Collected data:
● ● ●

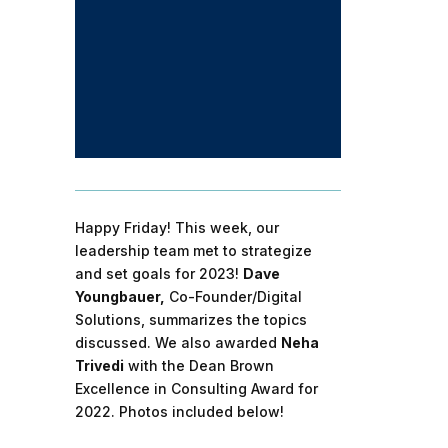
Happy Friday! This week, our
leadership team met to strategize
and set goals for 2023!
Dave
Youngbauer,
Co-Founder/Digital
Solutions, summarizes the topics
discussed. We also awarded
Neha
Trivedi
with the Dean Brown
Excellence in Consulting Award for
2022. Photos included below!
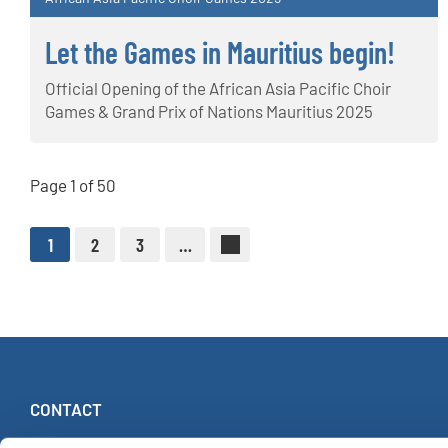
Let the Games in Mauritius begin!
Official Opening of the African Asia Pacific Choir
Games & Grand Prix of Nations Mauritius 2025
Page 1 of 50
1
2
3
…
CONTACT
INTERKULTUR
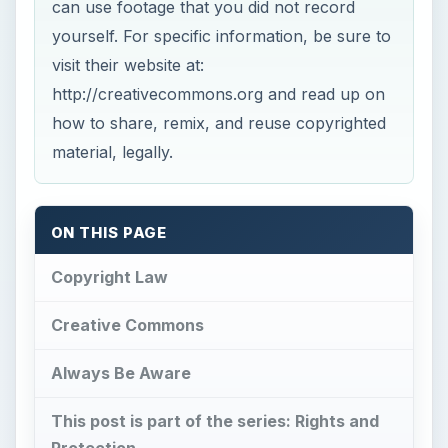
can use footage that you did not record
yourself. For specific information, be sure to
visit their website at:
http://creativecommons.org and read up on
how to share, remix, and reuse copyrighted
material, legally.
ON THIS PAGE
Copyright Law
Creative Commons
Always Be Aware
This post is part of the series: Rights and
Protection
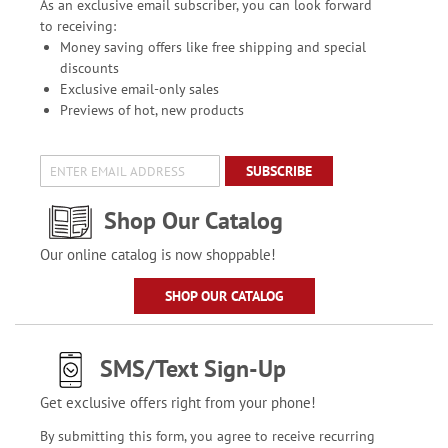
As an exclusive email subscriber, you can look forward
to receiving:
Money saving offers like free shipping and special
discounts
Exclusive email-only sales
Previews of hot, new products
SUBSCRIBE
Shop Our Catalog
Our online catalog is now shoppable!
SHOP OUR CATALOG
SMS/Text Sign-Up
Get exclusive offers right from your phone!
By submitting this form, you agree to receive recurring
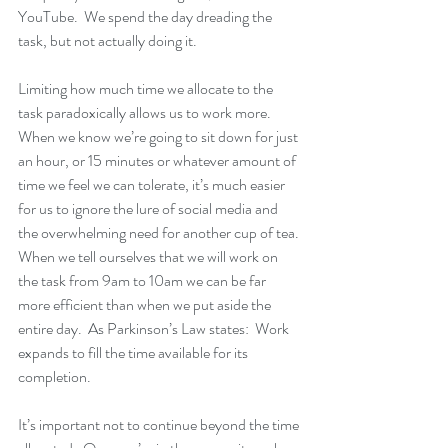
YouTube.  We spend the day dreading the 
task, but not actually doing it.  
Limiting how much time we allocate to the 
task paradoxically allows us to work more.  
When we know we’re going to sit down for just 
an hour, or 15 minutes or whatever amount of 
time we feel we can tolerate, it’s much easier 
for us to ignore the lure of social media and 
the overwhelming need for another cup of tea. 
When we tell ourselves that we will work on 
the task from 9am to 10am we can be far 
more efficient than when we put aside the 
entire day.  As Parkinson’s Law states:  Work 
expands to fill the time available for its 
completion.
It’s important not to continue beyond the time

● ● ●

What you need to do: Range to copy from the records above: the line containing "Games & Grand Prix of Nations Mauritius 2025" to the line containing "an hour, or 15 minutes or whatever amount of", both included. Output those lines exactly and only those, skipping pictures.

Answer box:
Games & Grand Prix of Nations Mauritius 2025
Page 1 of 50
1
2
3
…
CONTACT
INTERKULTUR
can use footage that you did not record
yourself. For specific information, be sure to
visit their website at:
http://creativecommons.org and read up on
how to share, remix, and reuse copyrighted
material, legally.
ON THIS PAGE
Copyright Law
Creative Commons
Always Be Aware
This post is part of the series: Rights and
Protection
As an exclusive email subscriber, you can look forward
to receiving:
Money saving offers like free shipping and special
discounts
Exclusive email-only sales
Previews of hot, new products
SUBSCRIBE
Shop Our Catalog
Our online catalog is now shoppable!
SHOP OUR CATALOG
SMS/Text Sign-Up
Get exclusive offers right from your phone!
By submitting this form, you agree to receive recurring
YouTube.  We spend the day dreading the 
task, but not actually doing it.  
Limiting how much time we allocate to the 
task paradoxically allows us to work more.  
When we know we’re going to sit down for just 
an hour, or 15 minutes or whatever amount of 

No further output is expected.